You are viewing a plain text version of this content. The canonical link for it is here.
Posted to dev@lucene.apache.org by Shai Erera <se...@gmail.com> on 2015/11/10 13:54:22 UTC
Inconsistent error returned by Solr when indexing bad documents
Hi,
I wanted to test the error message that Solr returns when indexing a
document with an unknown field. Surprisingly, I get different errors,
depending if the request hits the shard's leader or not.
To reproduce (5.3.1):
bin/solr -e cloud
ports: 8983, 7574
config: basic_configs
shards: 1
replicas: 2
Wait for the nodes to come up and issue a CLUSTERSTATUS call to check which
replica is the leader. In my case, 7574 was the leader.

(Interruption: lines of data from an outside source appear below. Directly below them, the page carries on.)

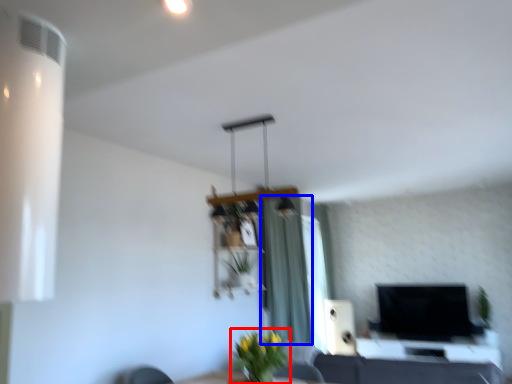 Question: Which object appears closest to the camera in this image, plant (highlighted by a red box) or curtain (highlighted by a blue box)?

Choices:
 (A) plant
 (B) curtain

Answer: (A) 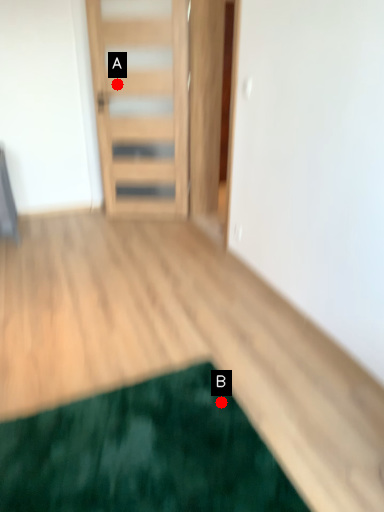 Question: Two points are circled on the image, labeled by A and B beside each circle. Which point is farther from the camera taking this photo?

Choices:
 (A) A is further
 (B) B is further

Answer: (A) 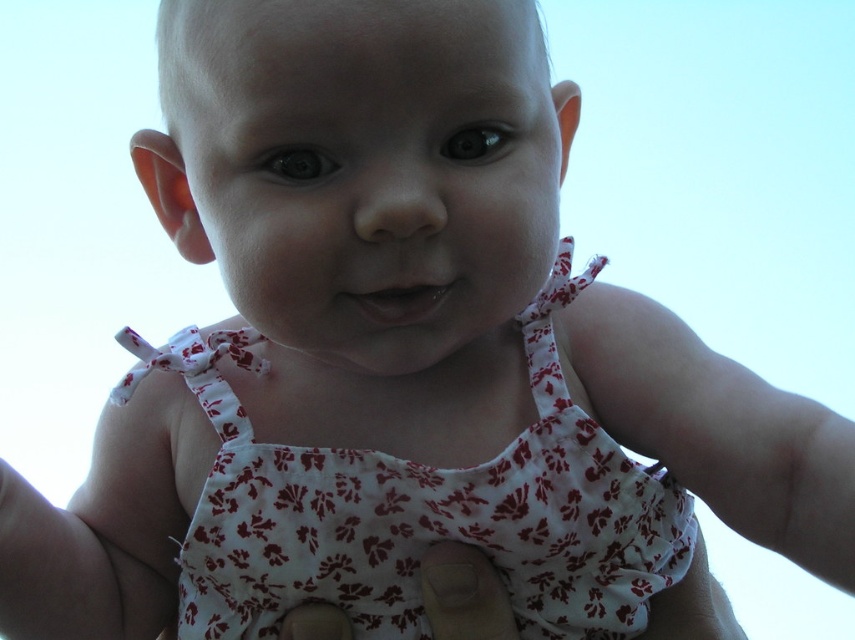 Can you confirm if white floral fabric dress at center is shorter than white fabric diaper at center?

Incorrect, white floral fabric dress at center's height does not fall short of white fabric diaper at center's.

Does white floral fabric dress at center lie behind white fabric diaper at center?

No, it is not.

Is point (214, 352) farther from viewer compared to point (447, 595)?

That is True.

The width and height of the screenshot is (855, 640). I want to click on white floral fabric dress at center, so click(419, 506). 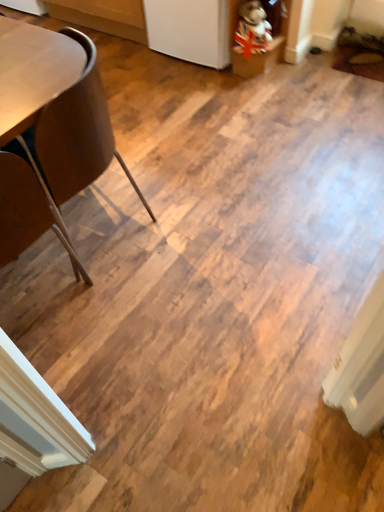 Question: Considering the positions of union jack plush at upper right and brown leather chair at left, positioned as the 2th chair in bottom-to-top order, in the image, is union jack plush at upper right taller or shorter than brown leather chair at left, positioned as the 2th chair in bottom-to-top order,?

Choices:
 (A) tall
 (B) short

Answer: (B)

Question: From a real-world perspective, is union jack plush at upper right physically located above or below brown leather chair at left, which is counted as the 1th chair, starting from the top?

Choices:
 (A) above
 (B) below

Answer: (B)

Question: Estimate the real-world distances between objects in this image. Which object is farther from the brown leather chair at left, which is counted as the 1th chair, starting from the top?

Choices:
 (A) brown leather chair at left, acting as the 2th chair starting from the top
 (B) union jack plush at upper right

Answer: (B)

Question: Which object is positioned farthest from the brown leather chair at left, acting as the 2th chair starting from the top?

Choices:
 (A) union jack plush at upper right
 (B) brown leather chair at left, which is counted as the 1th chair, starting from the top

Answer: (A) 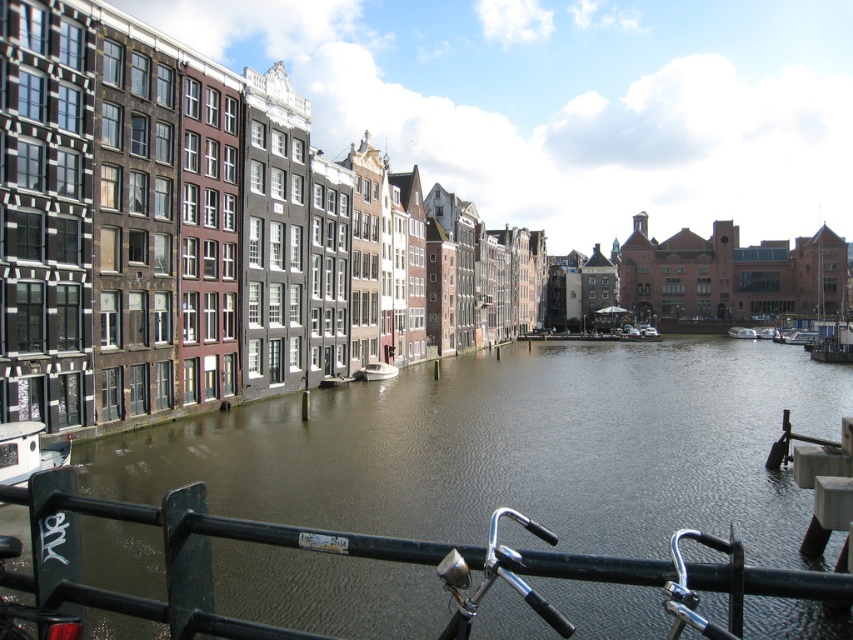 You are standing on the black metal railing in the foreground of the canal scene. You see the brown water at center and the white glossy boat at center. How far apart are these two objects from each other?

The brown water at center is 28.66 meters away from the white glossy boat at center.

Looking at this image, you are a tourist standing on the black metal railing in the foreground of the canal scene. You see the brown water at center and the white glossy boat at center. Which object is higher in elevation compared to the other?

The brown water at center is much taller than the white glossy boat at center, so the brown water at center has a higher elevation.

You are a tourist standing on the black metal railing in the foreground of the canal scene. You see the brown water at center and the white plastic boat at center. Which object is located to the left of the other?

The brown water at center is positioned on the left side of white plastic boat at center, so the brown water at center is to the left of the white plastic boat at center. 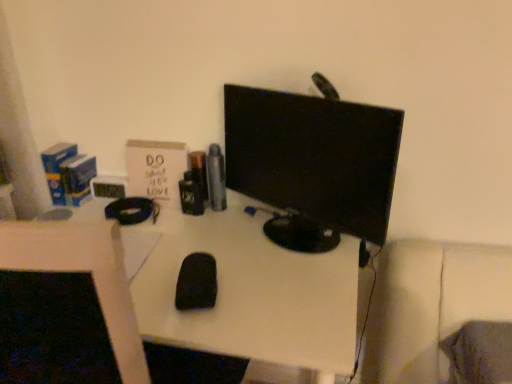 Question: Is black matte mouse at center at the back of black matte mouse at center?

Choices:
 (A) yes
 (B) no

Answer: (B)

Question: Is black matte mouse at center shorter than black matte mouse at center?

Choices:
 (A) no
 (B) yes

Answer: (A)

Question: Is the position of black matte mouse at center less distant than that of black matte mouse at center?

Choices:
 (A) no
 (B) yes

Answer: (B)

Question: From a real-world perspective, is black matte mouse at center positioned over black matte mouse at center based on gravity?

Choices:
 (A) yes
 (B) no

Answer: (B)

Question: Is black matte mouse at center directly adjacent to black matte mouse at center?

Choices:
 (A) yes
 (B) no

Answer: (B)

Question: Considering their positions, is black matte mouse at center located in front of or behind black glossy monitor at center?

Choices:
 (A) behind
 (B) front

Answer: (A)

Question: Considering the positions of point (181, 273) and point (367, 158), is point (181, 273) closer or farther from the camera than point (367, 158)?

Choices:
 (A) closer
 (B) farther

Answer: (B)

Question: Is black matte mouse at center taller or shorter than black glossy monitor at center?

Choices:
 (A) tall
 (B) short

Answer: (B)

Question: Do you think black matte mouse at center is within black glossy monitor at center, or outside of it?

Choices:
 (A) inside
 (B) outside

Answer: (B)

Question: Is black glossy monitor at center wider or thinner than black matte mouse at center?

Choices:
 (A) thin
 (B) wide

Answer: (A)

Question: From the image's perspective, is black glossy monitor at center located above or below black matte mouse at center?

Choices:
 (A) above
 (B) below

Answer: (A)

Question: In the image, is black glossy monitor at center positioned in front of or behind black matte mouse at center?

Choices:
 (A) behind
 (B) front

Answer: (B)

Question: Is point (261, 162) closer or farther from the camera than point (209, 288)?

Choices:
 (A) closer
 (B) farther

Answer: (B)

Question: Is point (96, 286) positioned closer to the camera than point (389, 145)?

Choices:
 (A) farther
 (B) closer

Answer: (B)

Question: From a real-world perspective, is black matte mouse at center positioned above or below black glossy monitor at center?

Choices:
 (A) below
 (B) above

Answer: (A) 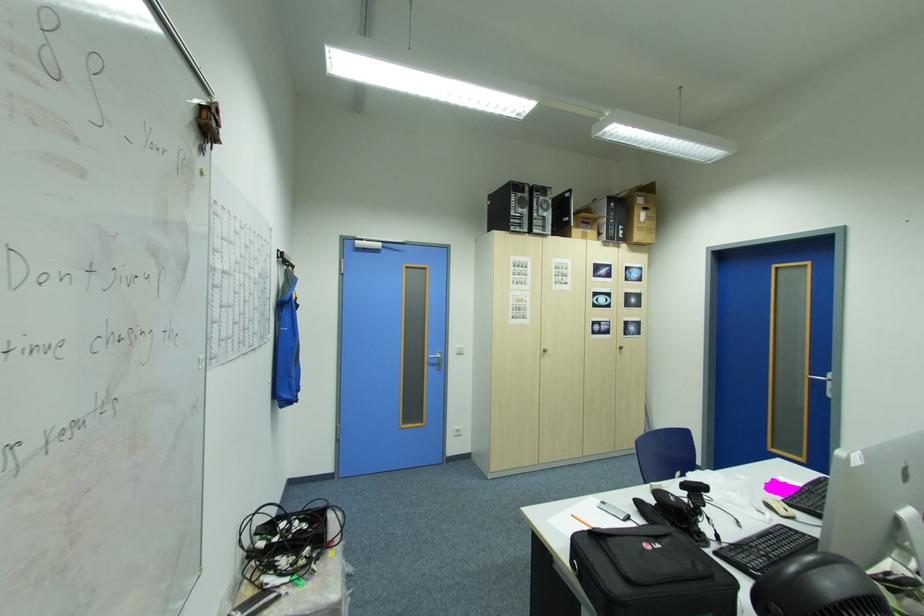 What do you see at coordinates (664, 454) in the screenshot? The width and height of the screenshot is (924, 616). I see `a blue chair sitting surface` at bounding box center [664, 454]. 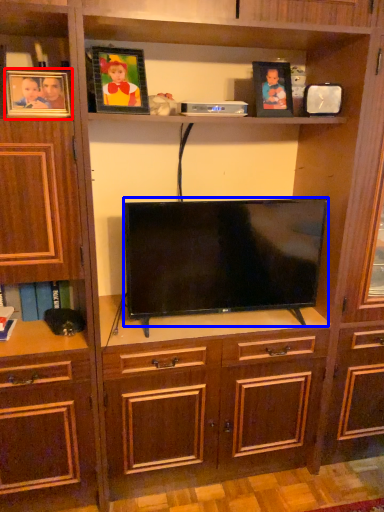 Question: Which object is further to the camera taking this photo, picture frame (highlighted by a red box) or television (highlighted by a blue box)?

Choices:
 (A) picture frame
 (B) television

Answer: (B) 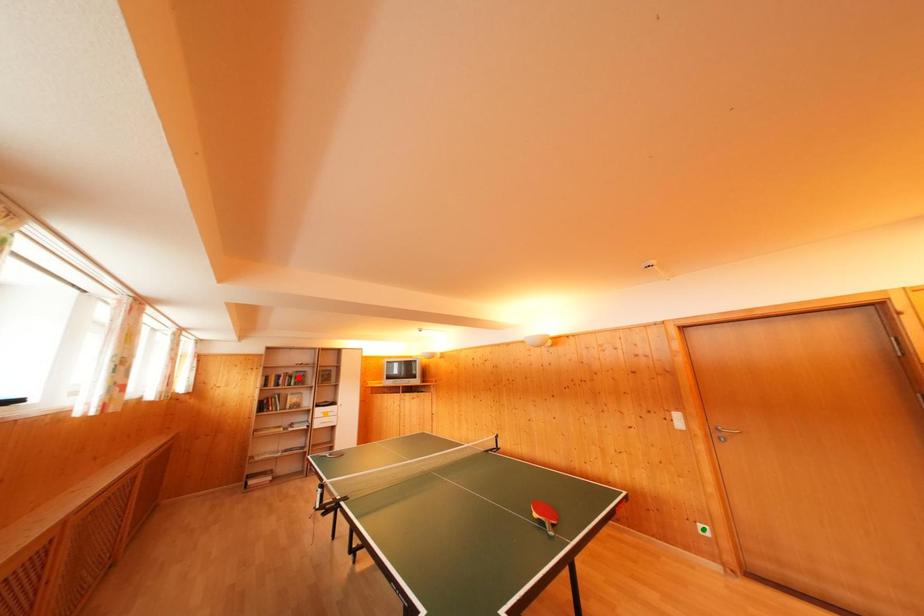 Order these from nearest to farthest:
red point | orange point | green point

green point < orange point < red point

Now index a
document with an unknown field:
curl -i -X POST http://localhost:8983/solr/gettingstarted/update/json -d
'[{"id" : "1", "unknown" : "foo"}]'
And you get back
{"responseHeader":{"status":400,"QTime":6},"error":{"msg":"Bad
Request\n\n\n\nrequest:
http://169.254.21.228:7574/solr/gettingstarted_shard1_replica1/update?update.distrib=TOLEADER&distrib.from=http%3A%2F%2F169.254.21.228%3A8983%2Fsolr%2Fgettingstarted_shard1_replica2%2F&wt=javabin&version=2
","code":400}}
But if you execute:
curl -i -X POST http://localhost:7574/solr/gettingstarted/update/json -d
'[{"id" : "1", "unknown" : "foo"}]'
Then you get back
{"responseHeader":{"status":400,"QTime":1},"error":{"msg":"ERROR: [doc=1]
unknown field 'unknown'","code":400}}
In both cases you get back 400, but if the request hits the leader you get
a more expressive error message. Is there any reason for that behavior?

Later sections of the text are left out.